Stringer also has ties to Amnesty International and through that relationship initiated a program in 2003 called "From Conflict To Contact," connecting Atlanta high school students with youths in Africa who have been forced against their will to serve as soldiers.

"After they have been rescued and attempts are being made to integrate them into a more normal life--hopefully into their home communities--they are very vulnerable," Stringer said, speaking of the children in Africa, who many times have not even reached their teenage years before they are told to pick up a weapon.

"The idea is to put them in contact with youth in the United States. who can offer different perspectives on the world," he continued. "It's also a great educational opportunity for high school students here. These kids in Central Africa are leading such different lives; kids growing up here just can't imagine it."

Stringer said From Conflict To Contact is much more than a pen-pal program; the communication is deeper than that. Not only can students in Atlanta write to children in Africa, but they also have opportunities to become involved in fund raising and other support activities.

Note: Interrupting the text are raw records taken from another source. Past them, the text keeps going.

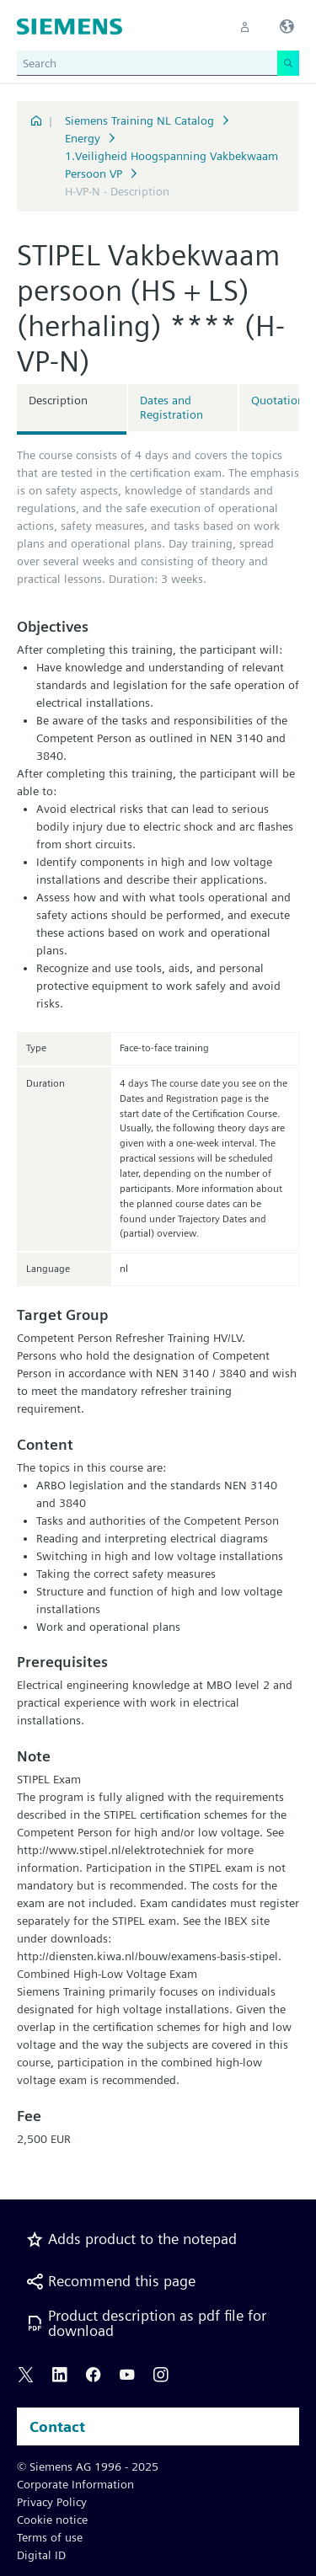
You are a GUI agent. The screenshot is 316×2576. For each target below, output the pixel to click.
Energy (82, 138)
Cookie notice (52, 2519)
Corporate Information (75, 2484)
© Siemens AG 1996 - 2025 (87, 2466)
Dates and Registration (171, 407)
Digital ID (41, 2555)
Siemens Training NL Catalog (139, 120)
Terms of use (50, 2537)
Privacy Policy (52, 2502)
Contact (57, 2426)
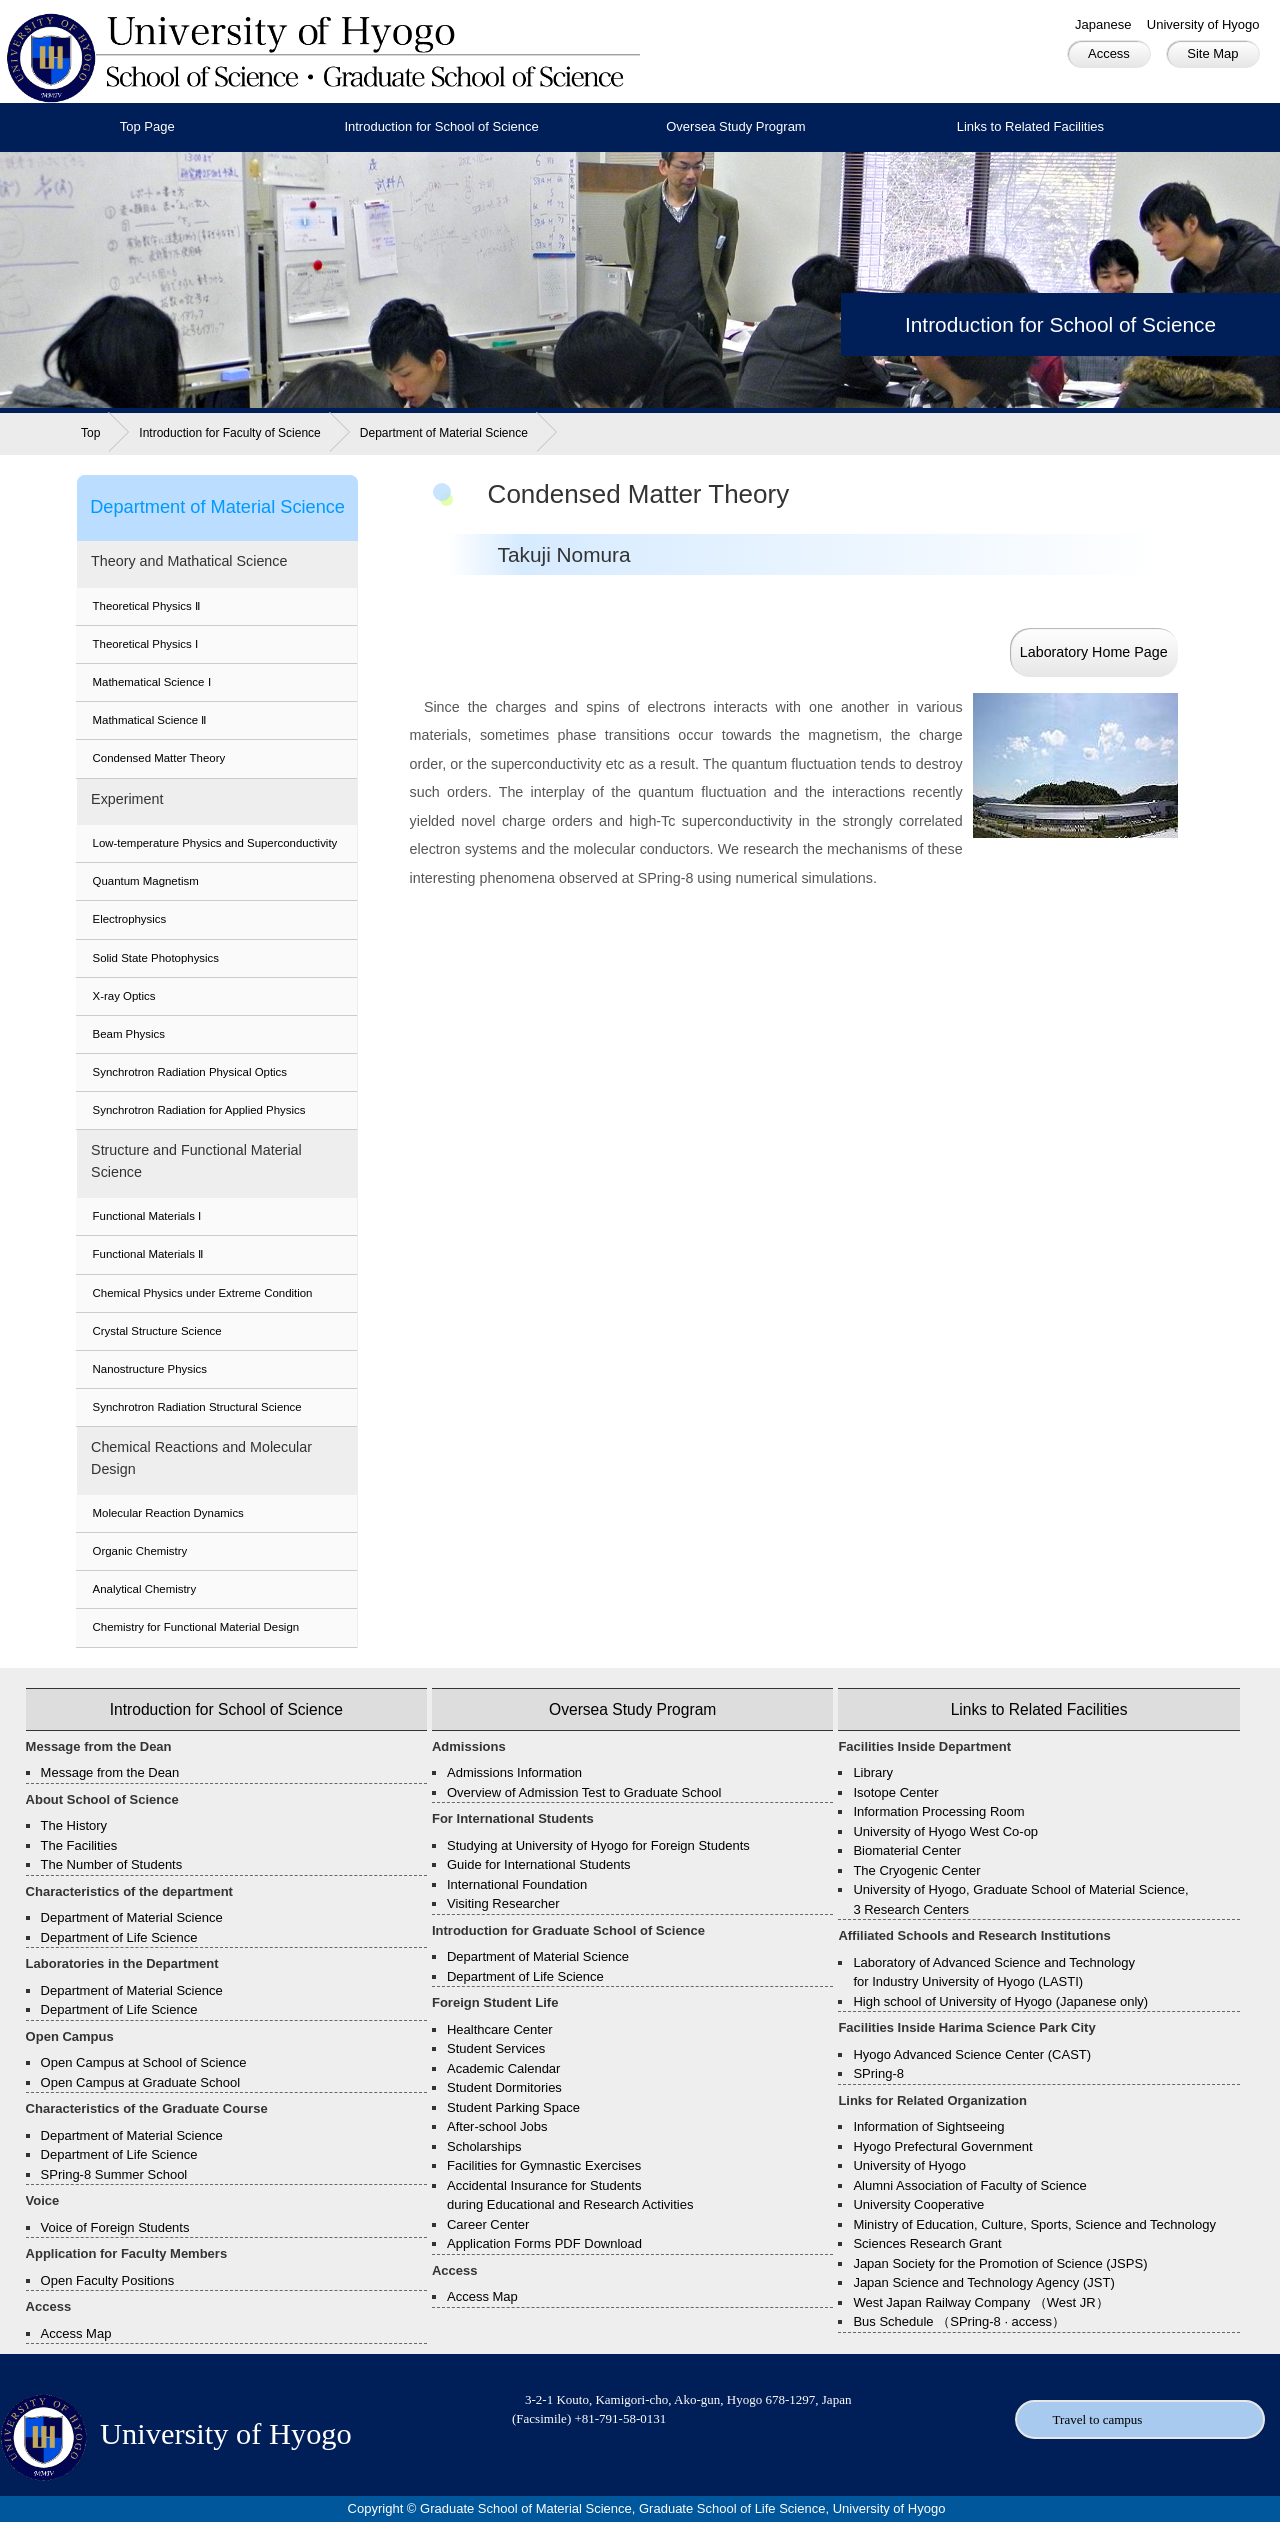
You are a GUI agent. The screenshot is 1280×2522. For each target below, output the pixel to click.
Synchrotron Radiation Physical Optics (190, 1072)
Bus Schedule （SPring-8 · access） (959, 2321)
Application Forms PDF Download (544, 2243)
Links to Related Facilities (1030, 126)
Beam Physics (129, 1034)
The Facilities (79, 1845)
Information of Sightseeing (928, 2126)
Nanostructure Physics (150, 1369)
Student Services (496, 2048)
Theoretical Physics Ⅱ (146, 606)
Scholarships (484, 2146)
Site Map (1212, 53)
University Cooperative (918, 2204)
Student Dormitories (504, 2087)
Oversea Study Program (735, 126)
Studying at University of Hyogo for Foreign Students (598, 1845)
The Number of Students (112, 1864)
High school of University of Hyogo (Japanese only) (1000, 2001)
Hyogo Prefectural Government (942, 2146)
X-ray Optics (124, 996)
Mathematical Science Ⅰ (152, 682)
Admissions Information (514, 1772)
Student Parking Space (513, 2107)
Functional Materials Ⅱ (148, 1254)
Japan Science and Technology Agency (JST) (983, 2282)
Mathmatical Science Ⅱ (150, 720)
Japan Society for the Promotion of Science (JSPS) (1000, 2263)
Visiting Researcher (503, 1903)
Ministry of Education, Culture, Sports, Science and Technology (1034, 2224)
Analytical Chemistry (145, 1589)
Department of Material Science (444, 433)
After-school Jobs (497, 2126)
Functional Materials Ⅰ (147, 1216)
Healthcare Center (500, 2029)
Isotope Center (895, 1792)
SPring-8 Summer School (114, 2174)
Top (90, 433)
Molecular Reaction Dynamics (168, 1513)
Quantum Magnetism (146, 881)
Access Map (76, 2333)
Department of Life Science (119, 1937)
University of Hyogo (1203, 24)
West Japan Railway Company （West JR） (980, 2302)
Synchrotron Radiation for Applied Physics (199, 1110)
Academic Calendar (503, 2068)
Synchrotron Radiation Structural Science (197, 1407)
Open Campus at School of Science (144, 2062)
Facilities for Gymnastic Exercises (544, 2165)
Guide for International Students (539, 1864)
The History (74, 1825)
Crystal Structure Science (157, 1331)
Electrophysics (130, 919)
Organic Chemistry (140, 1551)
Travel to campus (1098, 2419)
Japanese (1103, 24)
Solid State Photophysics (156, 958)
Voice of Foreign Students (115, 2227)
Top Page (147, 126)
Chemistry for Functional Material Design (196, 1627)
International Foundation (517, 1884)
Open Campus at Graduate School (140, 2082)
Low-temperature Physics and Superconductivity (215, 843)
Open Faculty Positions (108, 2280)
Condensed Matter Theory (159, 758)
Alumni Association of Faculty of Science (969, 2185)
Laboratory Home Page (1094, 652)
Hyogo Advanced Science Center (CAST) (972, 2054)
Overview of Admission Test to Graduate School (584, 1792)
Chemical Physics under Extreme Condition (203, 1293)
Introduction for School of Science (441, 126)
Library (873, 1772)
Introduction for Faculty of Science (229, 433)
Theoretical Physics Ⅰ (145, 644)
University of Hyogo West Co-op (945, 1831)
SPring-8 (878, 2073)
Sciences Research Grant (927, 2243)
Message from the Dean (110, 1772)
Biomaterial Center (907, 1850)
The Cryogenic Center (916, 1870)
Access (1109, 53)
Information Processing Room (938, 1811)
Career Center (488, 2224)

Stringer has no direct funding for his efforts, although he hopes to apply for some grant money in the future. All his visits to Atlanta-area high schools are on his own time. "Most of the kids in Africa involved in this correspondence are French speaking, so we go to French classes and offer this as a way of expanding the viewpoint of students here--and it's also a practical way to teach French," Stringer said. "I think this eventually will have a powerful impact both ways."

In addition to these many other interests, Stringer is an amateur musician. He plays the djembe , an African hand drum. And while he considers himself an amateur, Stringer already has played live for an audience of billions. He participated in the opening ceremonies for the 1996 Olympic Games in Atlanta as one of the many musicians chasing the memorable" drum towers" during the ceremony.

"That was the first time I played a musical instrument that was a moving target," he laughed. "It was a challenge--and a lot of fun."